↓

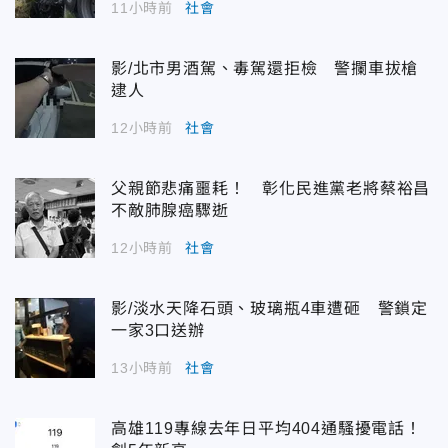
11小時前
社會
影/北市男酒駕、毒駕還拒檢 警攔車拔槍
逮人
12小時前
社會
父親節悲痛噩耗！ 彰化民進黨老將蔡裕昌
不敵肺腺癌驟逝
12小時前
社會
影/淡水天降石頭、玻璃瓶4車遭砸 警鎖定
一家3口送辦
13小時前
社會
高雄119專線去年日平均404通騷擾電話！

↑

**Exercise instructions:** All of the records above should be returned exactly, though the pictures should not.

**Answer box:**
11小時前
社會
影/北市男酒駕、毒駕還拒檢 警攔車拔槍
逮人
12小時前
社會
父親節悲痛噩耗！ 彰化民進黨老將蔡裕昌
不敵肺腺癌驟逝
12小時前
社會
影/淡水天降石頭、玻璃瓶4車遭砸 警鎖定
一家3口送辦
13小時前
社會
高雄119專線去年日平均404通騷擾電話！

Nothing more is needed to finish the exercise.